===== DATA UNDER STUDY
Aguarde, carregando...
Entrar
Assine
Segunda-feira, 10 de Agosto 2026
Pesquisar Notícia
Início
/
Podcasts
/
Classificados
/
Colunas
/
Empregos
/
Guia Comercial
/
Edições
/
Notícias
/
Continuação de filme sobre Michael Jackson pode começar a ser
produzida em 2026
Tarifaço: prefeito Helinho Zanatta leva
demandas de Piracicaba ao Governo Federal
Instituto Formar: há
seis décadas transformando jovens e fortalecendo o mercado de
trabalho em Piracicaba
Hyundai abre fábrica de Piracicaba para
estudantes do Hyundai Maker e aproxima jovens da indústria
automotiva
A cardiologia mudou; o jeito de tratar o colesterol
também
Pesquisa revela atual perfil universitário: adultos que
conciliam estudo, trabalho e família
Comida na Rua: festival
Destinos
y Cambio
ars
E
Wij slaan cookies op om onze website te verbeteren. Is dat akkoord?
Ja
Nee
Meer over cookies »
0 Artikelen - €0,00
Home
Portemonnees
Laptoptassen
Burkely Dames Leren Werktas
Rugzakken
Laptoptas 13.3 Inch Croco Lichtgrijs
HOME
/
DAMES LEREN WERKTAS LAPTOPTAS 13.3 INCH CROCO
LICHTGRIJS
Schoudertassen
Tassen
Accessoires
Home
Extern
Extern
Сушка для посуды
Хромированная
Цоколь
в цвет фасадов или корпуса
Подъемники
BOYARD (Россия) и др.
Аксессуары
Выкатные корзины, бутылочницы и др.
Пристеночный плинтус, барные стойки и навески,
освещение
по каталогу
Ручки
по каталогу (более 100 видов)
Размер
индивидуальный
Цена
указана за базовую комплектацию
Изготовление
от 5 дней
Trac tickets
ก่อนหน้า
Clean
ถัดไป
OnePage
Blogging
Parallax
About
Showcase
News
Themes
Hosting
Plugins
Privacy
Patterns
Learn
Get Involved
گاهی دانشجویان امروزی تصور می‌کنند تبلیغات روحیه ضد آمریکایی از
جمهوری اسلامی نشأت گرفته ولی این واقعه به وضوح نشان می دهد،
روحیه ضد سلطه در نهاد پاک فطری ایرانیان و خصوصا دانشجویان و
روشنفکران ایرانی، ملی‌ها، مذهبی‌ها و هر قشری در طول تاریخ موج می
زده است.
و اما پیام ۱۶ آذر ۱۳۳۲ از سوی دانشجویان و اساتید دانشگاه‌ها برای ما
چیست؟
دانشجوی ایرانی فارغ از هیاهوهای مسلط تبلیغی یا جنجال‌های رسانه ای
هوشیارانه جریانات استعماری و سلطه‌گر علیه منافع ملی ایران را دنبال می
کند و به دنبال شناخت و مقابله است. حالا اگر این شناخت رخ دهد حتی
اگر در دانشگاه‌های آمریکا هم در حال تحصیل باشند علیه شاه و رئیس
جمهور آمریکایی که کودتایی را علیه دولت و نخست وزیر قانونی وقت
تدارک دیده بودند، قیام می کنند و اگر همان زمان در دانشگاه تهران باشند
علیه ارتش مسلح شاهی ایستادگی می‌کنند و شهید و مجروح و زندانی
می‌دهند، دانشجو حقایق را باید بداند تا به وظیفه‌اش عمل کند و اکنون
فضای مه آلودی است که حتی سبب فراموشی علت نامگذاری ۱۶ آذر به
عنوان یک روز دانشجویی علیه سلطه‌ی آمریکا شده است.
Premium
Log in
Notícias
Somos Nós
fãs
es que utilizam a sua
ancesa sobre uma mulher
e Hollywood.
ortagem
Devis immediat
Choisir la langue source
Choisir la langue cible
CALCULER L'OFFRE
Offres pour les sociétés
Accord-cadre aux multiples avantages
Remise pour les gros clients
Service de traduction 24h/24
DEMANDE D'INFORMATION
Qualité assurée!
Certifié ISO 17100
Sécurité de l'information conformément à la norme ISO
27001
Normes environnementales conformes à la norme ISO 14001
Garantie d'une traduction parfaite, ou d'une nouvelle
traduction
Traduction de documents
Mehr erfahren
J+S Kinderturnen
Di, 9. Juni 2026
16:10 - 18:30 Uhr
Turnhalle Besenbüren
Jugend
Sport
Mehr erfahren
==========
===== DATA UNDER STUDY
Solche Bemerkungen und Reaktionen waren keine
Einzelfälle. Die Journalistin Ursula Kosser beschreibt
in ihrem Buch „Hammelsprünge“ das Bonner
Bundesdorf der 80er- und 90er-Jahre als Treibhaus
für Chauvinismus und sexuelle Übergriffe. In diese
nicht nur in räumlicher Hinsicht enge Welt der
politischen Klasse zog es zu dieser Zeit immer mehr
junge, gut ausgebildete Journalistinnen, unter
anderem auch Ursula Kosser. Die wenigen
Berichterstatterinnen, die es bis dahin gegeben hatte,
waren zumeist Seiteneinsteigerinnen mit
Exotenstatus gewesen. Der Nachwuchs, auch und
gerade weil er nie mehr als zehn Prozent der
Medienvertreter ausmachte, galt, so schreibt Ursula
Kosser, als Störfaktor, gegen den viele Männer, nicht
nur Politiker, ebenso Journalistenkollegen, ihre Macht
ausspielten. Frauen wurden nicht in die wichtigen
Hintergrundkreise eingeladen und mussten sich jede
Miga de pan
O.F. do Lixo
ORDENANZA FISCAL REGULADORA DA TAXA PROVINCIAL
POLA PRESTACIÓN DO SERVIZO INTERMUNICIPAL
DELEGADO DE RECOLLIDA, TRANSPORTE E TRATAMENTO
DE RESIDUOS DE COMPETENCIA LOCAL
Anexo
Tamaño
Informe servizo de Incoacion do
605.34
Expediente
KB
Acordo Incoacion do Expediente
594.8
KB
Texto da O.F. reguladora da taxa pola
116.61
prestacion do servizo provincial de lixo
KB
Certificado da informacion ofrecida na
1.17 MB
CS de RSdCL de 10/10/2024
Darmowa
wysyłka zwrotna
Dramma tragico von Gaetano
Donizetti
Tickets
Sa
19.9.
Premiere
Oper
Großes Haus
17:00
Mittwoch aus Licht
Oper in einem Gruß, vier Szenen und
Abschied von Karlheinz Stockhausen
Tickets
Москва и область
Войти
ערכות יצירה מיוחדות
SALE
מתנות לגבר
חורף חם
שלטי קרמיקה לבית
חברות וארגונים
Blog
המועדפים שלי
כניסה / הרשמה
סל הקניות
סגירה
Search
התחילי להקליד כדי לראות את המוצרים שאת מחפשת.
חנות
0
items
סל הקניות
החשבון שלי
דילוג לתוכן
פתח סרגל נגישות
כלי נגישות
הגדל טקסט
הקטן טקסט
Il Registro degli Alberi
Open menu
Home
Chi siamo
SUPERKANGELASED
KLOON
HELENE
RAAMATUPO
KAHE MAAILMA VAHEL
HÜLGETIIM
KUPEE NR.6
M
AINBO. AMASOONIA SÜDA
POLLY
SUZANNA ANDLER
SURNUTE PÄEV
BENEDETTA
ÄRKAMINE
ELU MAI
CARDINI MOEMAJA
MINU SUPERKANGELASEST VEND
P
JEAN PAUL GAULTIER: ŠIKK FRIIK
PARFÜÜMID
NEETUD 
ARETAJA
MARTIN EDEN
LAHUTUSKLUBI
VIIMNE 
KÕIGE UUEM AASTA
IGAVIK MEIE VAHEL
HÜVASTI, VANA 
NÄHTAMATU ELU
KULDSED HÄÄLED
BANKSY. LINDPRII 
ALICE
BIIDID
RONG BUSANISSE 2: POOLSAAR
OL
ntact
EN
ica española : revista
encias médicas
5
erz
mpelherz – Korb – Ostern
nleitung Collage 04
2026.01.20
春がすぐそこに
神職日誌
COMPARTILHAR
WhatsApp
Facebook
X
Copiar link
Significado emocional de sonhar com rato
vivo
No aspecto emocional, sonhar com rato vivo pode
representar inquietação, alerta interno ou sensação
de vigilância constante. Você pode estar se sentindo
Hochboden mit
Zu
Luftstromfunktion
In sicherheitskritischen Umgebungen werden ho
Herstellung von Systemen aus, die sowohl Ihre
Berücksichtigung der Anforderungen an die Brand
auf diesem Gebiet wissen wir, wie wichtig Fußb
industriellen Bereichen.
==========
=== PROBLEM TO SOLVE ===
Where the listing above reaches the line that contains "Einzelfälle. Die Journalistin", start retyping, and finish with the line that contains "Exotenstatus gewesen. Der Nachwuchs, auch und"; reproduce those lines exactly and no others.

=== SOLUTION FOR THIS TASK ===
Einzelfälle. Die Journalistin Ursula Kosser beschreibt
in ihrem Buch „Hammelsprünge“ das Bonner
Bundesdorf der 80er- und 90er-Jahre als Treibhaus
für Chauvinismus und sexuelle Übergriffe. In diese
nicht nur in räumlicher Hinsicht enge Welt der
politischen Klasse zog es zu dieser Zeit immer mehr
junge, gut ausgebildete Journalistinnen, unter
anderem auch Ursula Kosser. Die wenigen
Berichterstatterinnen, die es bis dahin gegeben hatte,
waren zumeist Seiteneinsteigerinnen mit
Exotenstatus gewesen. Der Nachwuchs, auch und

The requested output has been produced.